The alfalfa cubes are what I use to supplement grass hay, I flake them apart to make it easier for my goats to eat.
I don't use Purina but do use Blue Seal from TSC.
Be prepared for these girls to be stressed and crying loudly once you get them, it usually lasts a few days, ALOT of TLC and time spent during their transition helps them adjust...also, get a bit of the hay and feed from their breeder to transition them to what you have.


----------



## MsScamp (Feb 1, 2010)

CAjerseychick said:


> ...how do you feed free choice minerals?


I either use PVC pipe mineral feeders or the metal automatic dog food feeders for mineral. All are either hung or installed under the sheds, although the dog food feeders I use are water-proof - I left them sitting out in the rain and snow to make sure. I just need to figure out how to install them on the fences.


----------



## CAjerseychick (Sep 21, 2013)

goathiker said:


> That's not abnormal or them to still be nursing at 16 weeks. I let mine go to 5 and 6 months...

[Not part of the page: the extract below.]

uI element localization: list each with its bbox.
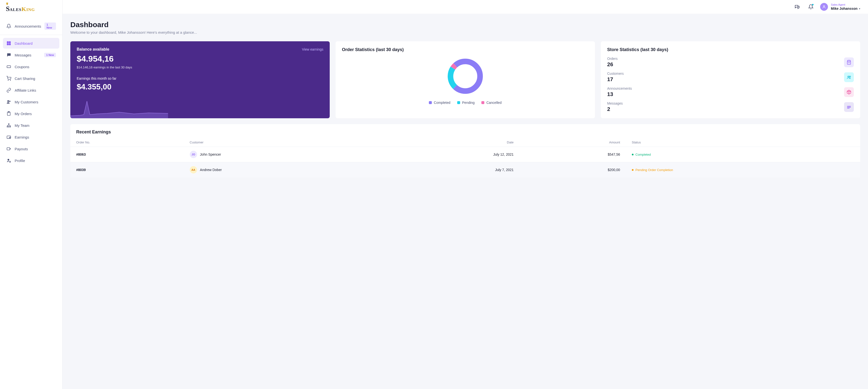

So it will be ok for me to take them home and just feed them hay and pellets?
Oh and their triplet brother is still in with as well, he is not wethered....


----------



## ksalvagno (Oct 6, 2009)

Yes it is fine. 

Take the bucket mineral back to TSC. They will be ok for a couple days without mineral.


----------



## CAjerseychick (Sep 21, 2013)

ksalvagno said:


> Yes it is fine.
> 
> Take the bucket mineral back to TSC. They will be ok for a couple days without mineral.


 Ok will do (to be honest that free bucket it comes in attracted me....)...
I need a good source for cheap livestock buckets it sure adds up ....


----------



## Fugitive6 (Aug 30, 2013)

Find someone who has a herd of cows and politely ask them if they have any extra empty mineral tubs laying around. I got a few buckets i use for water that way. Even if they ask for a small contribution of say 5.00 or so it's worth it. The empty mineral buckets are great to have around. Just don't buy a new one from TSC and expect to get much benefit out of it for your goats.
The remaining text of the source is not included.